Military Law

Veterans' Reemployment - Accommodating Disabilities

Did you serve in the military? Veterans have made great sacrifices for our country. Many receive injuries and have to live with a disability. Trying to re-enter the workforce can be a challenge for disabled veterans.

The Uniformed Services Employment and Reemployment Rights Act (USERRA) helps veterans return to their old jobs. It contains special provisions for veterans with disabilities. If you're a disabled veteran, you may have a right to reemployment.

Veteran's Right to Reemployment

You have a right to reemployment if you follow the conditions under the USERRA. The five conditions are:

  • You held a civilian job when you volunteered or were called to duty
  • You told your employer that you were going to serve
  • Your service time was five years or less 
  • You were released from the military with at least a general discharge
  • You reported back to work in a timely manner

Your employer must take you back if you meet these conditions. Mostly, you're entitled to the position you would have been in but for your service. This is called the escalator position. The USERRA imposes additional requirements for disabled veterans.
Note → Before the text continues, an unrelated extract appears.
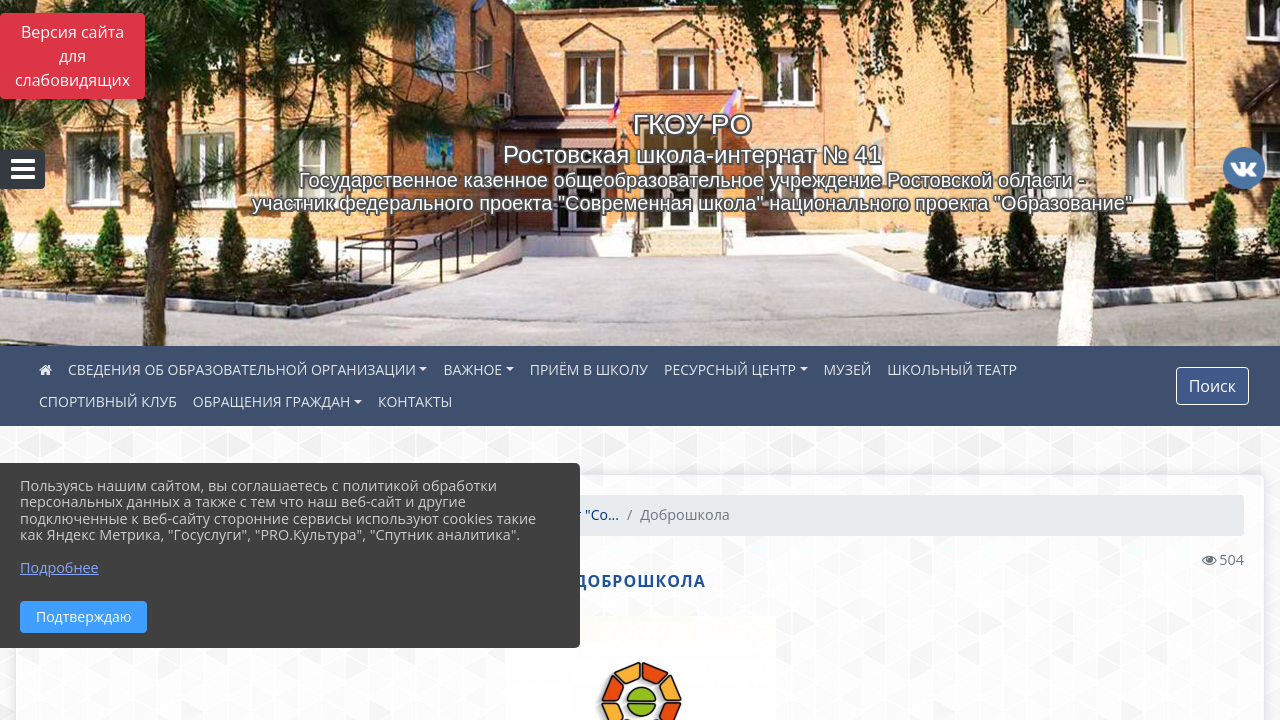 The width and height of the screenshot is (1280, 720). I want to click on Версия сайта для слабовидящих [Включить версию для слабовидящих], so click(72, 56).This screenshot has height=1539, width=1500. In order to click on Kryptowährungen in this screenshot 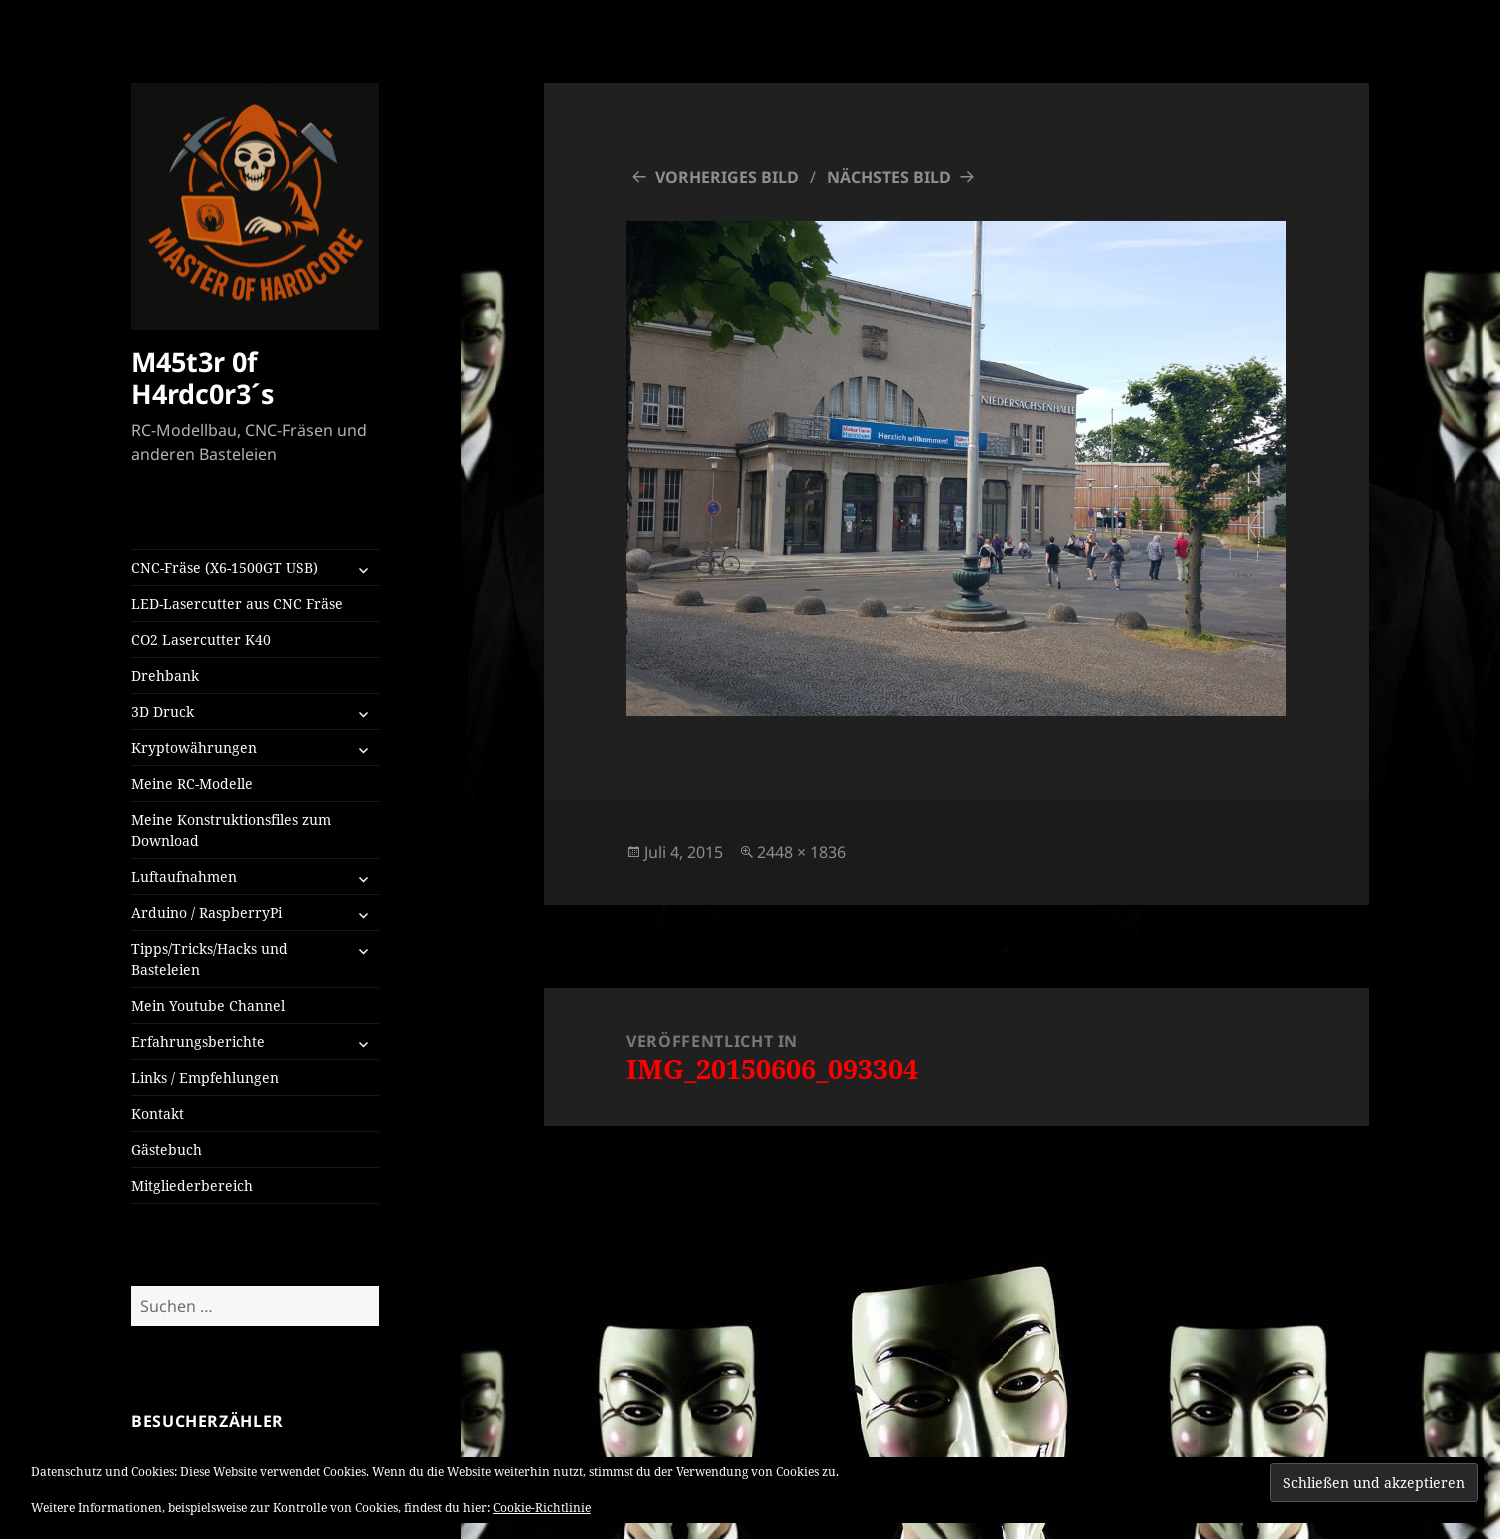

Reasonable Accommodations for Disabled Veterans

Your employer must place you in the escalator position you would have been in. Your disability doesn't matter for USERRA purposes if your performance isn't affected. If your disability limits your job performance, your employer has a duty to make reasonable accommodations for your disability.

What's a reasonable accommodation will depend on a variety of factors. The main factors include:

  • The nature of your disability
  • The job requirements
  • The circumstances surrounding your specific situation

In order to be covered, your disability must have occurred or been aggravated during your military service period. The law doesn't require a training or combat injury.

Alternate Job Positions

What happens if your employer can't accommodate you? It must reemploy you to a similar job position. It must be equal in seniority, status and pay. If no similar position exists, you must be reemployed to a job that's as close as possible.

Your employer is responsible for discovering suitable job positions for you. It should take into account certain key questions, including:

  • Can you perform the job safely without unreasonable risk?
  • Are you qualified for the job?
  • Can you perform the essential duties of the job?

Undue Hardship to the Employer

In most situations, your employer should be able to accommodate any disabilities you have. This right to accommodation isn't unlimited. The USERRA protects employers in certain situations. Your employer doesn't have to make an effort that'll cause an undue hardship.

Whether a particular accommodation will cause an undue hardship will depend on your specific situation. Any action that's impossible or unreasonable for the employer isn't required under the USERRA.

Questions for Your Attorney

  • What are the benefits of having an attorney help me to apply for reemployment?
  • After my military service, can I work for a different employer and then apply for reemployment with my old employer?
  • Do I have to take an alternate job position or can I force my employer to give me my old job back?